State Key Laboratory of Intelligent Control and Decision of Complex Systems, School of Automation, Beijing Institute of Technology, Beijing 100081, China.
State Key Laboratory of Intelligent Control and Decision of Complex Systems, School of Automation, Beijing Institute of Technology, Beijing 100081, China.
Comput Biol Med. 2022 Nov;150:106181. doi: 10.1016/j.compbiomed.2022.106181. Epub 2022 Oct 5.

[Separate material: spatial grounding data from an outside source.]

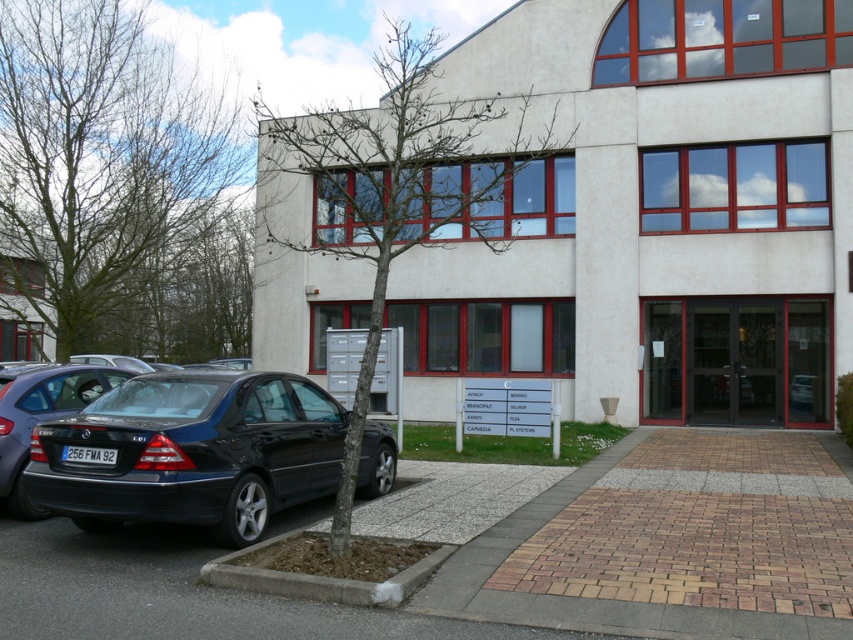 You are a delivery person trying to park your 3.5 meter long van in the paved area near the building. The van needs to be parked between the bare branches at center and the concrete at lower left. Is there enough space for the van to fit between them?

The distance between the bare branches at center and the concrete at lower left is 8.58 meters, which is more than enough to accommodate a 3.5 meter long van.

You are standing at the entrance of the modern building and want to find the signboard with the company names. According to the image, where should you look relative to the green leafless tree at left?

The signboard is near the green leafless tree at left, so you should look near the green leafless tree at left to find the signboard with the company names. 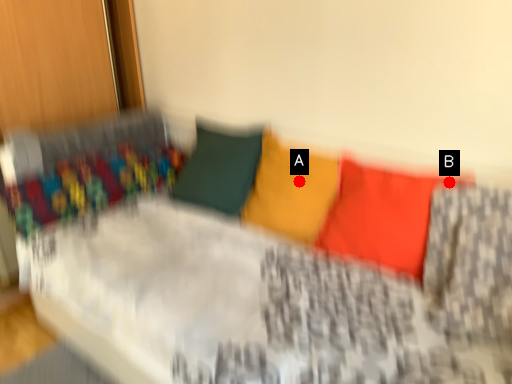 Question: Two points are circled on the image, labeled by A and B beside each circle. Which point is farther from the camera taking this photo?

Choices:
 (A) A is further
 (B) B is further

Answer: (A) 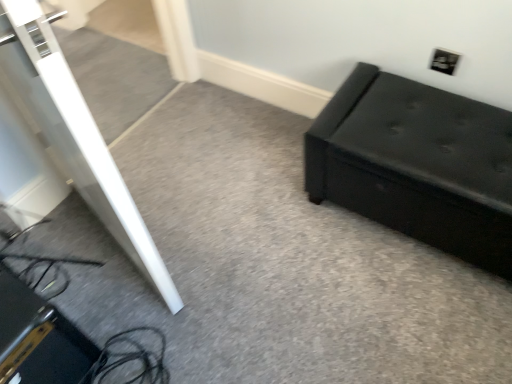 What are the coordinates of `vacant area to the left of black leather ottoman at right` in the screenshot? It's located at point(267,237). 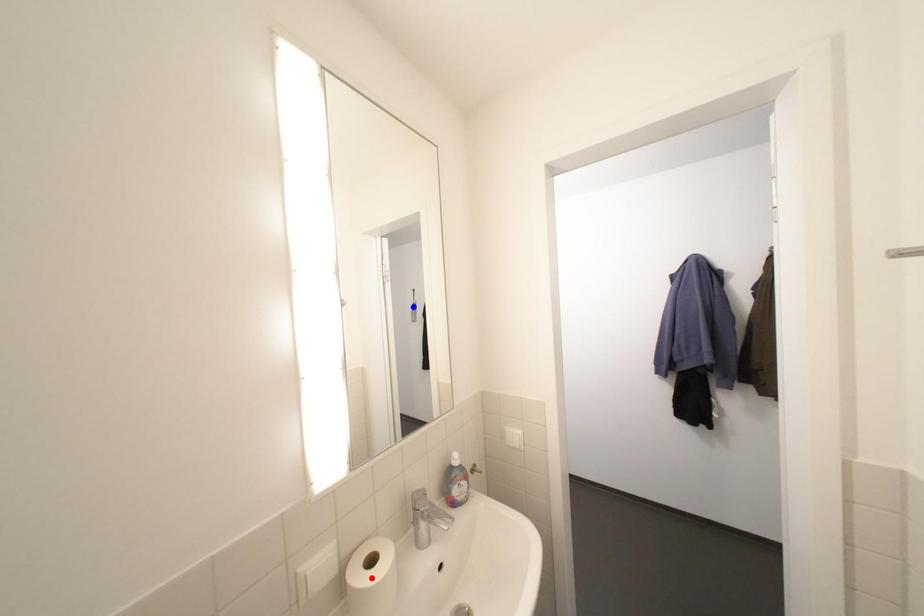 Question: In the image, two points are highlighted. Which point is nearer to the camera? Reply with the corresponding letter.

Aiming at the problem that the single CT image signal feature recognition method in the self-diagnosis of diseases cannot accurately and reliably classify COVID-19, and it is easily confused with suspected cases. The collected CT signals and experimental indexes are extracted to construct different feature vectors. The support vector machine is optimized by the improved whale algorithm for the preliminary diagnosis of COVID-19, and the basic probability distribution function of each evidence is calculated by the posterior probability modeling method. Then the similarity measure is introduced to optimize the basic probability distribution function. Finally, the multi-domain feature fusion prediction model is established by using the weighted D-S evidence theory. The experimental results show that the fusion of multi-domain feature information by whale optimized support vector machine and improved D-S evidence theory can effectively improve the accuracy and the precision of COVID-19 autonomous diagnosis. The method of replacing a single feature parameter with multi-modal indicators (CT, routine laboratory indexes, serum cytokines and chemokines) provides a more reliable signal source for the diagnosis model, which can effectively distinguish COVID-19 from the suspected cases.
针对疾病自诊断中单张 CT 图像信号特征识别方法无法准确可靠地对 COVID-19 进行分类,且易与疑似病例混淆的问题,提取采集的 CT 信号和实验指标,构建不同的特征向量。利用改进的鲸鱼算法对支持向量机进行优化,对各证据的基本概率赋值函数进行后验概率建模计算,再引入相似度测度对基本概率赋值函数进行优化,最后通过加权 D-S 证据理论建立多域特征融合预测模型。实验结果表明,利用鲸鱼优化支持向量机和改进的 D-S 证据理论融合多域特征信息,能够有效提高 COVID-19 自主诊断的准确性和精确性。用多模态指标(CT、常规实验室指标、血清细胞因子和趋化因子)代替单一特征参数的方法为诊断模型提供了更可靠的信号来源,可以有效区分 COVID-19 和疑似病例。